* **Problem statement**: Collect the lines of the entries where "vehículo" shows up.

::::

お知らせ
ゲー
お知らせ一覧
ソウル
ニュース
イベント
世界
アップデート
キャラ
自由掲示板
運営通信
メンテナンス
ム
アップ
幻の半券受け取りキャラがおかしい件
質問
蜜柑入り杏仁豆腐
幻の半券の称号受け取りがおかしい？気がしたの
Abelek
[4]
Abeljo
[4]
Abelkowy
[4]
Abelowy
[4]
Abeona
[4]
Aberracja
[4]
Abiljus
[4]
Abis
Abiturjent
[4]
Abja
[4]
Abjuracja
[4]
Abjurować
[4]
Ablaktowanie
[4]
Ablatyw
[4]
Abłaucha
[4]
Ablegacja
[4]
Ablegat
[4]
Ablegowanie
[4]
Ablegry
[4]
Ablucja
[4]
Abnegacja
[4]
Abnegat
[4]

::::

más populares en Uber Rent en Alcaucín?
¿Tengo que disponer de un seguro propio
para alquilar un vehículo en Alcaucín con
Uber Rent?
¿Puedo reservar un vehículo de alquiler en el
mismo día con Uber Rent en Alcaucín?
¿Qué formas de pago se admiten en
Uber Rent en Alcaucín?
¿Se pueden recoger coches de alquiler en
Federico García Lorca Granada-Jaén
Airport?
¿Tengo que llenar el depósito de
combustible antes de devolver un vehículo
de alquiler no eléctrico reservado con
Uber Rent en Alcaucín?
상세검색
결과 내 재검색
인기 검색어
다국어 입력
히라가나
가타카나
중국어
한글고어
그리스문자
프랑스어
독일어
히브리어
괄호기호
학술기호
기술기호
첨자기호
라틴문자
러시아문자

::::

* **Exercise response**:
para alquilar un vehículo en Alcaucín con
¿Puedo reservar un vehículo de alquiler en el
combustible antes de devolver un vehículo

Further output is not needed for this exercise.